SimCity is very much one of those genres that you either love or hate, for us and the purpose of this review, it's probably best to tell you that up until a point (i.e., a couple of weeks) we love the original SimCity.
The new version follows the same premise as before, in that you have a pot a cash, a piece of land and you've got to build the best, biggest city you can with the funds available to you.
In doing so you have to manage everything from budgets, taxes, emergency services and the schools as well as a other choosing to run campaigns to improve the lives of your citizens.
There are three main zoning areas you can build; residential, industrial and commercial and depending on how much you build, the taxes you charge and where you build it depends on what you need more of and whether your inhabitants will move in.
A picturesque view of your city is displayed at all times on the screen at the top alongside a ticker tape of news and events and the touchscreen features the building interface, budget charts and other stats that make SimCity what it is.
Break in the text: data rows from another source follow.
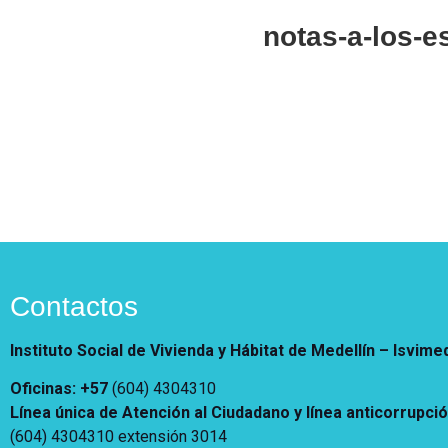
Vivienda Nueva
notas-a-los-e
Convocatorias
Vivienda un proyecto
familiar
Nosotros
Titulación
¿Qué es el ISVIMED?
Arrendamiento temporal
Opciones de accesibilidad
Plan de Desarrollo
Reconocimiento de
Rendición de cuentas
Edificaciones – C0
Tamaño de la
Directorio de servidores
A+
A
A-
Acompañamiento Social
fuente
Encuesta de Percepción
OPV-JVC
Contraste
Centro de relevo
Contactos
Instituto Social de Vivienda y Hábitat de Medellín –
Isvime
Más Información sobre Accesibilidad
Oficinas: +57
(604) 4304310
Línea única de Atención al Ciudadano y línea anticorrupci
(604) 4304310 extensión
3014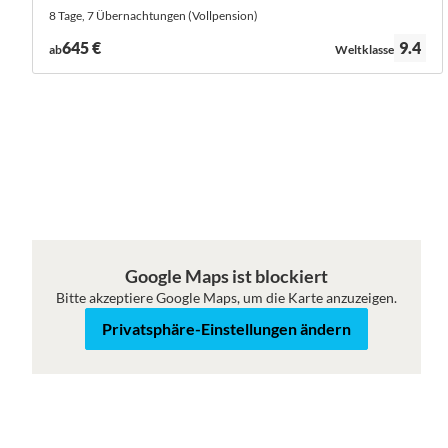
8 Tage, 7 Übernachtungen (Vollpension)
Bewertung:
645 €
9.4
ab
Weltklasse
Google Maps ist blockiert
Bitte akzeptiere Google Maps, um die Karte anzuzeigen.
Karte
Satellit
Privatsphäre-Einstellungen ändern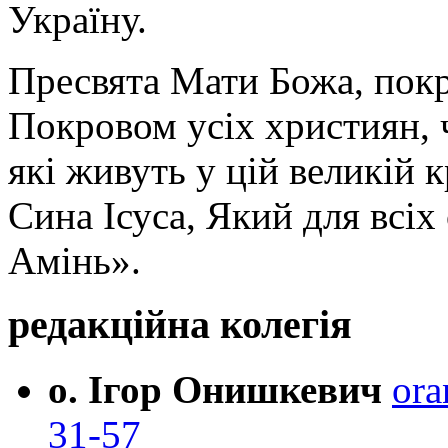
Україну.
Пресвята Мати Божа, пок
Покровом усіх християн, ч
які живуть у цій великій к
Сина Ісуса, Який для всі
Амінь».
редакційна колегія
о. Ігор Онишкевич
ora
31-57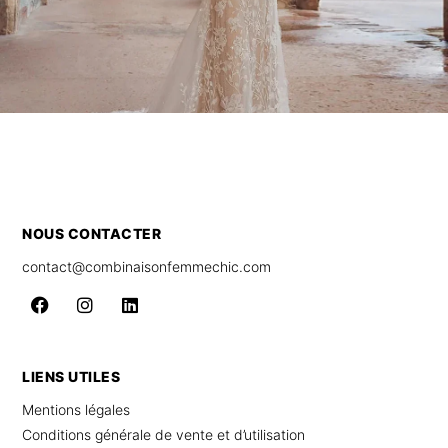
NOUS CONTACTER
contact@combinaisonfemmechic.com
LIENS UTILES
Mentions légales
Conditions générale de vente et d’utilisation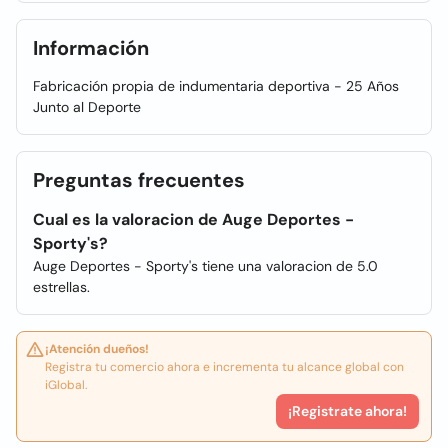
Información
Fabricación propia de indumentaria deportiva - 25 Años
Junto al Deporte
Preguntas frecuentes
Cual es la valoracion de Auge Deportes -
Sporty's?
Auge Deportes - Sporty's tiene una valoracion de 5.0
estrellas.
¡Atención dueños!
Registra tu comercio ahora e incrementa tu alcance global con
iGlobal.
¡Registrate ahora!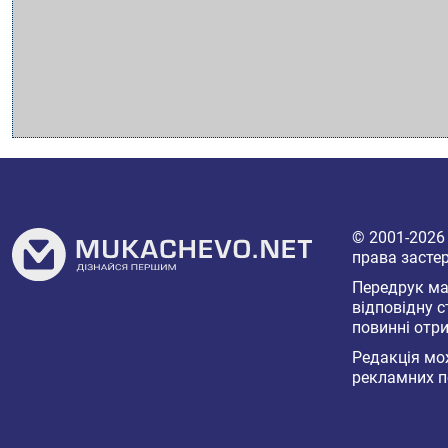
© 2001-202
права засте
Передрук мат
відповідну с
повинні отри
Редакція мож
рекламних п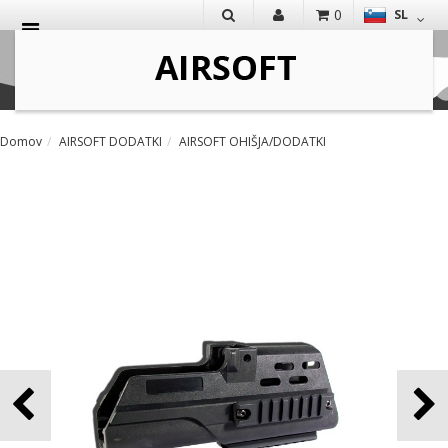
0
SL
IŠČI
Domov
AIRSOFT DODATKI
AIRSOFT OHIŠJA/DODATKI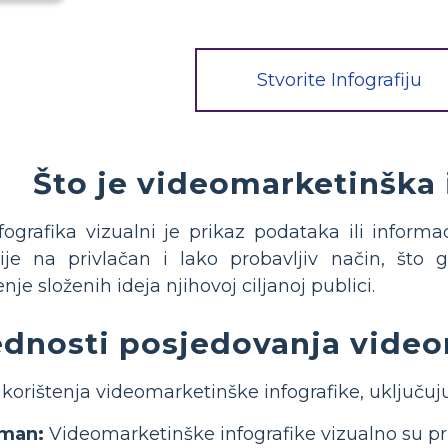
Stvorite Infografiju
Što je videomarketinška 
ografika vizualni je prikaz podataka ili informac
cije na privlačan i lako probavljiv način, što
je složenih ideja njihovoj ciljanoj publici.
ednosti posjedovanja video
 korištenja videomarketinške infografike, uključuju
man:
Videomarketinške infografike vizualno su pri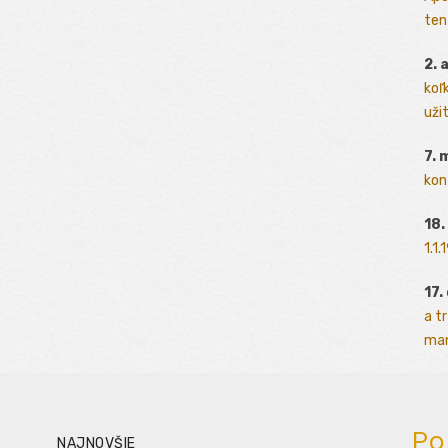
ten
2. 
koľk
užit
7. 
kon
18.
1.1
17.
a t
man
Po
NAJNOVŠIE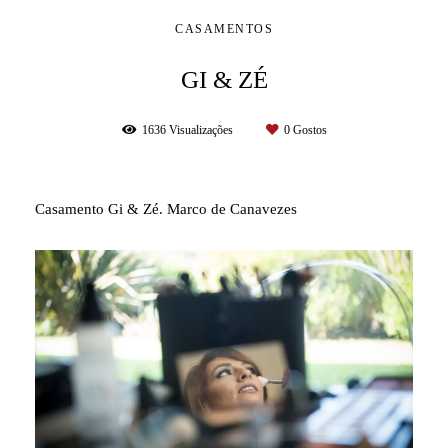
CASAMENTOS
GI & ZÉ
1636
Visualizações
0
Gostos
Casamento Gi & Zé. Marco de Canavezes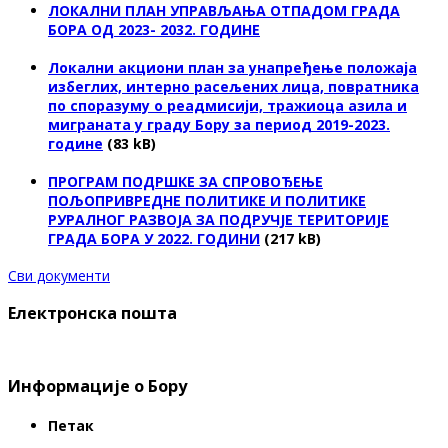
ЛОКАЛНИ ПЛАН УПРАВЉАЊА ОТПАДОМ ГРАДА
БОРА ОД 2023- 2032. ГОДИНЕ
Локални акциони план за унапређење положаја
избеглих, интерно расељених лица, повратника
по споразуму о реадмисији, тражиоца азила и
миграната у граду Бору за период 2019-2023.
године
(83 kB)
ПРОГРАМ ПОДРШКЕ ЗА СПРОВОЂЕЊЕ
ПОЉОПРИВРЕДНЕ ПОЛИТИКЕ И ПОЛИТИКЕ
РУРАЛНОГ РАЗВОЈА ЗА ПОДРУЧЈЕ ТЕРИТОРИЈЕ
ГРАДА БОРА У 2022. ГОДИНИ
(217 kB)
Сви документи
Електронска пошта
Информације о Бору
Петак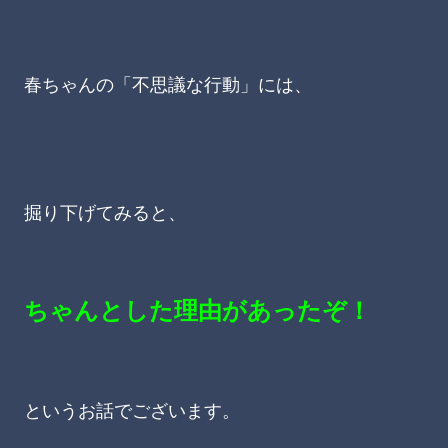
春ちゃんの「不思議な行動」には、
掘り下げてみると、
ちゃんとした理由があったぞ！
というお話でございます。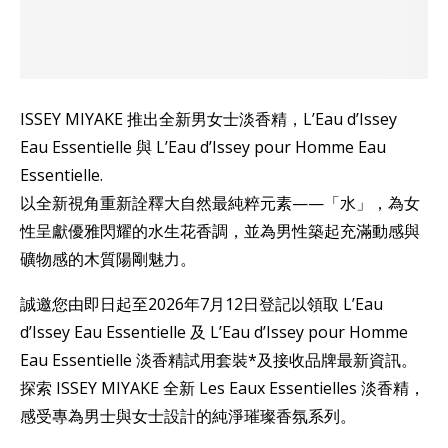
ISSEY MIYAKE 推出全新男女士淡香精，L’Eau d’Issey
Eau Essentielle 與 L’Eau d’Issey pour Homme Eau
Essentielle.
以全新視角重新詮釋大自然最純粹元素——「水」，為女
性呈獻優雅閃耀的水生花香調，並為男性築起充滿動感與
礦物感的木質陽剛魅力。
誠邀您由即日起至2026年7月12日登記以領取 L’Eau
d’Issey Eau Essentielle 及 L’Eau d’Issey pour Homme
Eau Essentielle 淡香精試用套裝*及接收品牌最新資訊。
探索 ISSEY MIYAKE 全新 Les Eaux Essentielles 淡香精，
感受專為男士與女士設計的純淨璀璨香氛系列。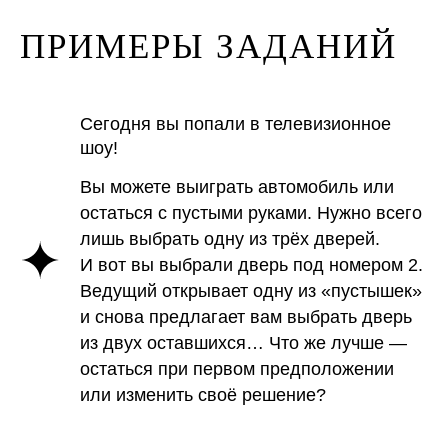
ПРИМЕРЫ ЗАДАНИЙ
Сегодня вы попали в телевизионное
шоу!
Вы можете выиграть автомобиль или
остаться с пустыми руками. Нужно всего
лишь выбрать одну из трёх дверей.
И вот вы выбрали дверь под номером 2.
Ведущий открывает одну из «пустышек»
и снова предлагает вам выбрать дверь
из двух оставшихся… Что же лучше —
остаться при первом предположении
или изменить своё решение?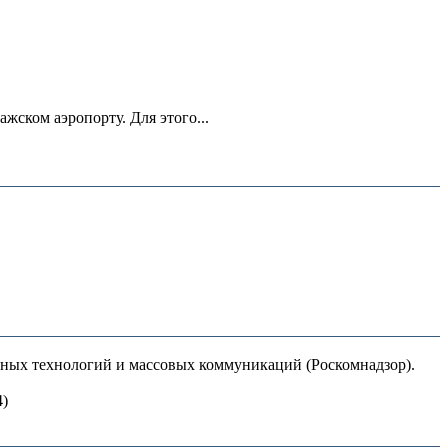
ском аэропорту. Для этого...
нных технологий и массовых коммуникаций (Роскомнадзор).
4)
The bottom touch screen also displays stuff like your available funds, the date, and the population of Pocketlintville, so you can brag to friends. There is even a meter telling you what you need to build next and a women who is happy to give you advice like build more police stations, or lower taxes.
EA, now keeper of the game, has done a very good job of keeping it true to the original versions on the PC, although one frustration we found, is that the games timer is paused when you are in build or stats mode. On the PC you used to be able to spend hours building away while in the background your money racked up, In SimCity DS this isn't the case and the result is a tad annoying.
Other differences include the need not to have to worry about water pipes and subway networks; for the better we think, and the removal of automatic demolition when it comes to zoning or building which again is frustrating.
Overall SimCity DS is great fun and the fact that its now mobile means you can sit on the sofa for hours rather than looking like a sad muppet sitting in front of your PC building cities.
Of course if you aren't a fan of the classic PC game then this version isn't going to win you over. There are some frustrations, but these are little problems that don't effect the overall performance of the game.
Our only word of advice; if you get easily addicted, then be careful as this will quickly loose you a couple of evenings before Mrs Pocket-lint, or Mr Pocket-lint for that matter, threaten to leave you.